Mr Oakes: The board will have
taken some decisions which turned out with hindsight not to have
been perhaps the best route to go down but at the time they were
taken for the right reasons and we could and did stand up in front
of our own council and also the membership and justify most things
that we agreed to do. The strategy was to add value to members'
milk. We started with basically nothing and the members had to
contribute in order to allow us to do that, including myself.
We decided to go down the liquid route rather than the commodity
route. We looked at whether we should build a new dairy and add
a nice, shiny, new dairy such as Arla and Wiseman but we would
have had no Christopher Meyer base. An opportunity arose not long
after the merger. Associated Co-operative Creameries (ACC) decided
to sell their dairies. The big attraction for us with the ACC
dairies was the customer base. You had a customer. We had seen
Westbury fail. We had seen Amelca fail, both of which were very
efficient new factories, state of the art, but without a customer
base. We viewed having a customer such as the Co-op, which we
believed would have some kind of co-operative link with usunfortunately
it did not quite turn out like thatwould give us the ability
to develop a long term, mutually beneficial relationship with
another co-op. That contract to supply the Co-op was one of the
big attractions. We knew that they were not the best factories
in the world. You only had to go round them to see. We did not
get round them before we bought them because it was vendor due
diligence and there were some issues on that which I am sure you
will ask me about. It was that customer base. It was getting us
into the market place. It was adding value to the members' milk.
Q396 David Taylor:
Were you a member of Amelca?
Mr Oakes: No.
Q397 David Taylor:
Did the whole of your 1.2 million litres go to Dairy Farmers of
Britain?
Mr Oakes: Yes.
Q398 David Taylor:
Where do they go now?
Mr Oakes: Milk Link.
Q399 Chairman:
Can I just ask you about this ACC thing? I am struggling to find
anybody I have talked to in the industry who does not think you
paid anything but absolute top dollar for this investment. You
had due diligence done. Why were you convinced that that was the
right price to pay? You paid, what, about £70 million for
it?
Mr Oakes: Yes. We had a board
made up of farmers and other non-execs who were not farmers. We
had advice from Rabobank, advice on the price, plus Smith &
Williamson. The one thing we did not know was whether anybody
else was bidding. It was an open tender process where you had
to make some kind of assumption on what your competitors were
bidding. We believed at one point there were five competitors.

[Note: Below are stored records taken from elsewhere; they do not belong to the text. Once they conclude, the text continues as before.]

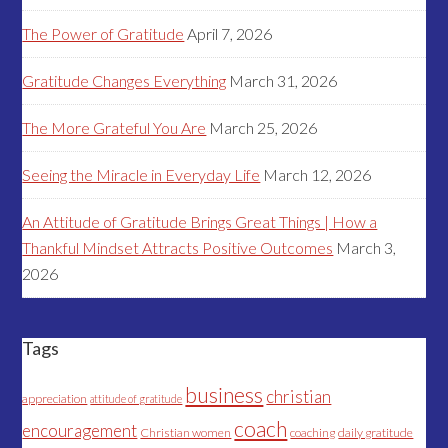
The Power of Gratitude
April 7, 2026
Gratitude Changes Everything
March 31, 2026
The More Grateful You Are
March 25, 2026
Seeing the Miracle in Everyday Life
March 12, 2026
An Attitude of Gratitude Brings Great Things | How a
Thankful Mindset Attracts Positive Outcomes
March 3,
2026
Tags
business
christian
appreciation
attitude of gratitude
coach
encouragement
Christian women
coaching
daily gratitude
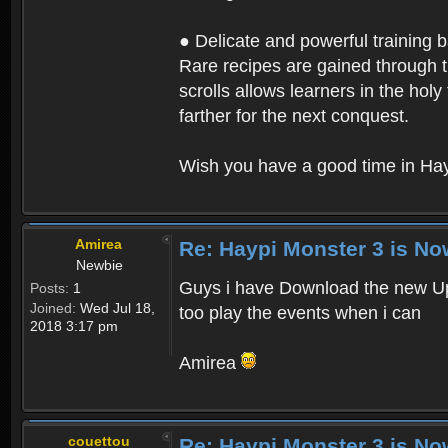
● Delicate and powerful training 
Rare recipes are gained through th
scrolls allows learners in the hol
farther for the next conquest.
Wish you have a good time in Hay
Amirea
Re: Haypi Monster 3 is No
Newbie
Guys i have Download the new Upd
Posts:
1
Joined:
Wed Jul 18,
too play the events when i can
2018 3:17 pm
Amirea
couettou
Re: Haypi Monster 3 is No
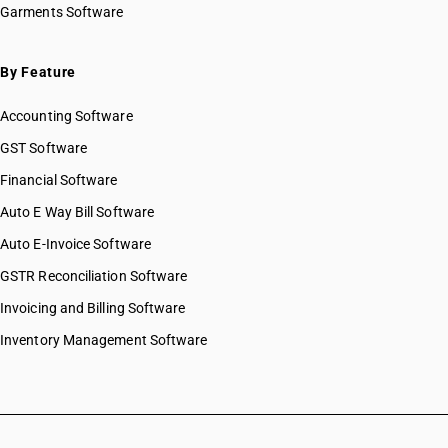
Garments Software
By Feature
Accounting Software
GST Software
Financial Software
Auto E Way Bill Software
Auto E-Invoice Software
GSTR Reconciliation Software
Invoicing and Billing Software
Inventory Management Software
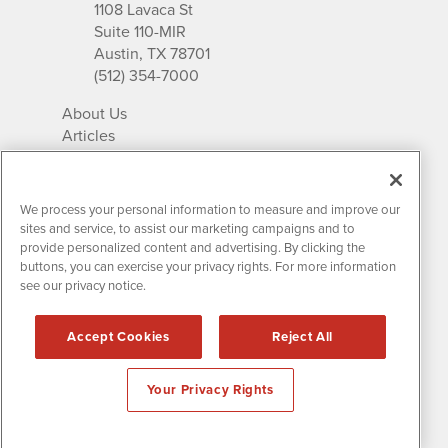
1108 Lavaca St
Suite 110-MIR
Austin, TX 78701
(512) 354-7000
About Us
Articles
IR Solutions
Relationships
Newsletter Archives
We process your personal information to measure and improve our
Market Research
sites and service, to assist our marketing campaigns and to
provide personalized content and advertising. By clicking the
buttons, you can exercise your privacy rights. For more information
see our privacy notice.
Contact MissionIR
© 2026 Mission Investor Relations
Accept Cookies
Reject All
All rights reserved.
Disclaimers & Privacy
Your Privacy Rights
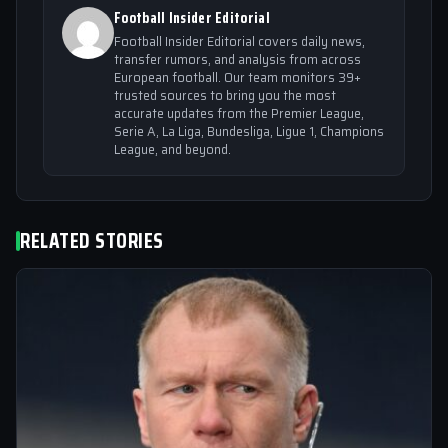
Football Insider Editorial
Football Insider Editorial covers daily news,
transfer rumors, and analysis from across
European football. Our team monitors 39+
trusted sources to bring you the most
accurate updates from the Premier League,
Serie A, La Liga, Bundesliga, Ligue 1, Champions
League, and beyond.
RELATED STORIES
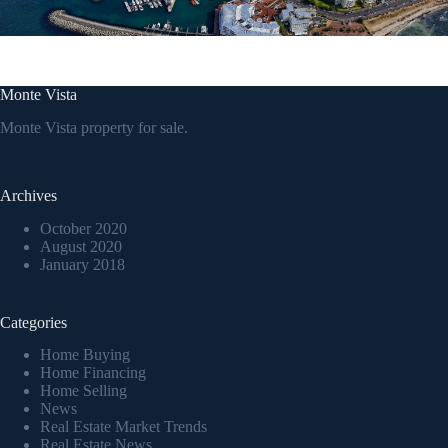
Monte Vista
Monte Vista property for sale.
Archives
October 2020
August 2020
January 2018
Categories
Home Buying
Home Financing
Home Selling
News
Real Estate Market Trends
Real Estate News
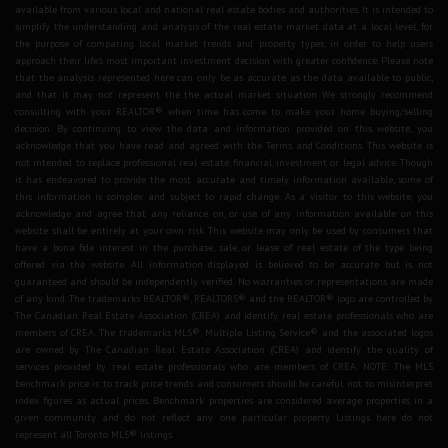
available from various local and national real estate bodies and authorities. It is intended to
simplify the understanding and analysis of the real estate market data at a local level, for
the purpose of comparing local market trends and property types, in order to help users
approach their life's most important investment decision with greater confidence. Please note
that the analysis represented here can only be as accurate as the data available to public,
and that it may not represent the the actual market situation. We strongly recommend
consulting with your REALTOR® when time has come to make your home buying/selling
decision. By continuing to view the data and information provided on this website, you
acknowledge that you have read and agreed with the Terms and Conditions. This website is
not intended to replace professional real estate, financial, investment or legal advice. Though
it has endeavored to provide the most accurate and timely information available, some of
this information is complex and subject to rapid change. As a visitor to this website, you
acknowledge and agree that any reliance on, or use of any information available on this
website shall be entirely at your own risk. This website may only be used by consumers that
have a bona fide interest in the purchase, sale, or lease of real estate of the type being
offered via the website. All information displayed is believed to be accurate but is not
guaranteed and should be independently verified. No warranties or representations are made
of any kind. The trademarks REALTOR®, REALTORS® and the REALTOR® logo are controlled by
The Canadian Real Estate Association (CREA) and identify real estate professionals who are
members of CREA. The trademarks MLS®, Multiple Listing Service® and the associated logos
are owned by The Canadian Real Estate Association (CREA) and identify the quality of
services provided by real estate professionals who are members of CREA. NOTE: The MLS
benchmark price is to track price trends and consumers should be careful not to misinterpret
index figures as actual prices. Benchmark properties are considered average properties in a
given community and do not reflect any one particular property. Listings here do not
represent all Toronto MLS® listings.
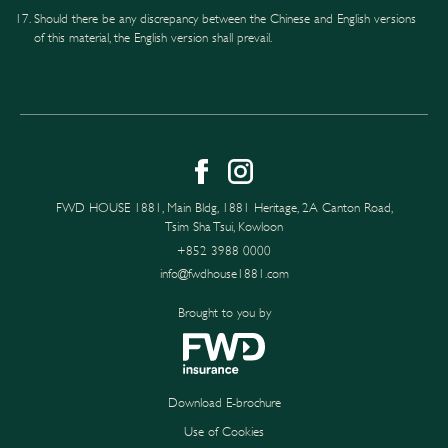
Should there be any discrepancy between the Chinese and English versions
of this material, the English version shall prevail.
FWD HOUSE 1881, Main Bldg, 1881 Heritage, 2A Canton Road,
Tsim Sha Tsui, Kowloon
+852 3988 0000
info@fwdhouse1881.com
Brought to you by
Download E-brochure
Use of Cookies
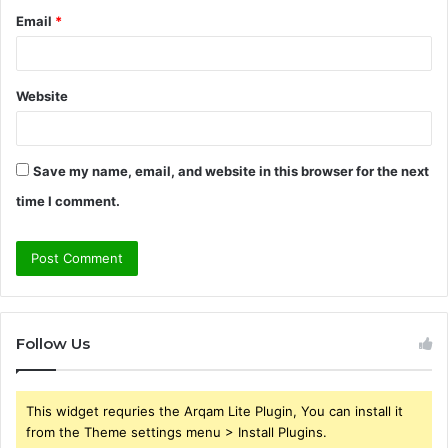
Email
*
Website
Save my name, email, and website in this browser for the next
time I comment.
Follow Us
This widget requries the Arqam Lite Plugin, You can install it
from the Theme settings menu > Install Plugins.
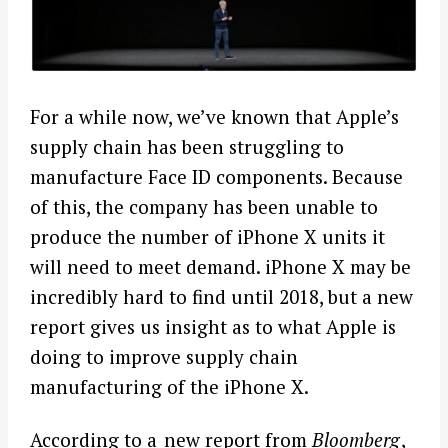
For a while now, we’ve known that Apple’s
supply chain has been struggling to
manufacture Face ID components. Because
of this, the company has been unable to
produce the number of iPhone X units it
will need to meet demand. iPhone X may be
incredibly hard to find until 2018, but a new
report gives us insight as to what Apple is
doing to improve supply chain
manufacturing of the iPhone X.
According to a
new report from
Bloomberg
,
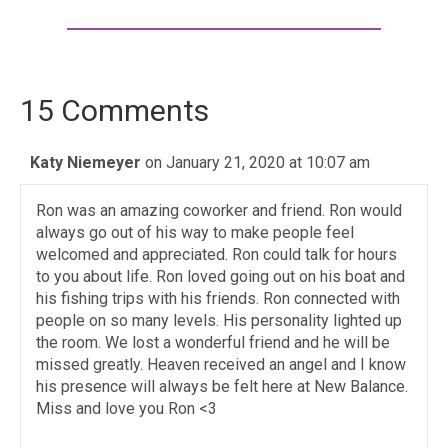
15 Comments
Katy Niemeyer
on January 21, 2020 at 10:07 am
Ron was an amazing coworker and friend. Ron would
always go out of his way to make people feel
welcomed and appreciated. Ron could talk for hours
to you about life. Ron loved going out on his boat and
his fishing trips with his friends. Ron connected with
people on so many levels. His personality lighted up
the room. We lost a wonderful friend and he will be
missed greatly. Heaven received an angel and I know
his presence will always be felt here at New Balance.
Miss and love you Ron <3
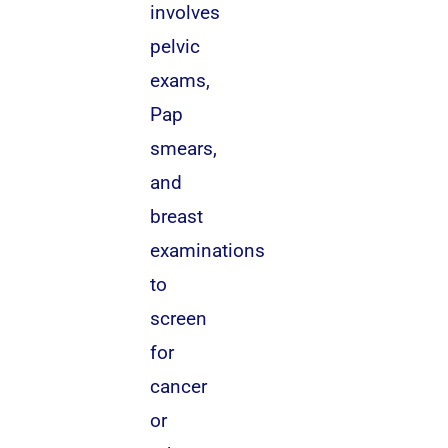
involves
pelvic
exams,
Pap
smears,
and
breast
examinations
to
screen
for
cancer
or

That got down to what we believed were two other serious competitors,
both PLCs, and the advice that we were given was that the price
we bid at the end of the day was what it would take to look to
acquire those factories. We also believed that it was not actually
the highest bid. Only the o-op knows that. Perhaps they will tell
you. They will not tell us, I am sure, but if some of the PLCs
had bought it there would have been far more redundancies on day
one. We put into our bid some kind of value. We wanted to run
those factories and we believed that that was worth something
to the Co-operative Society. Rightly or wrongly, that was the
view that we took. We took a lot of advice. There were warranties
and guarantees that what we said we bought was what it was. Unfortunately,
some of it was not and I am sure we will get on to that but when
we bid for that it was not a figure we plucked out of the air.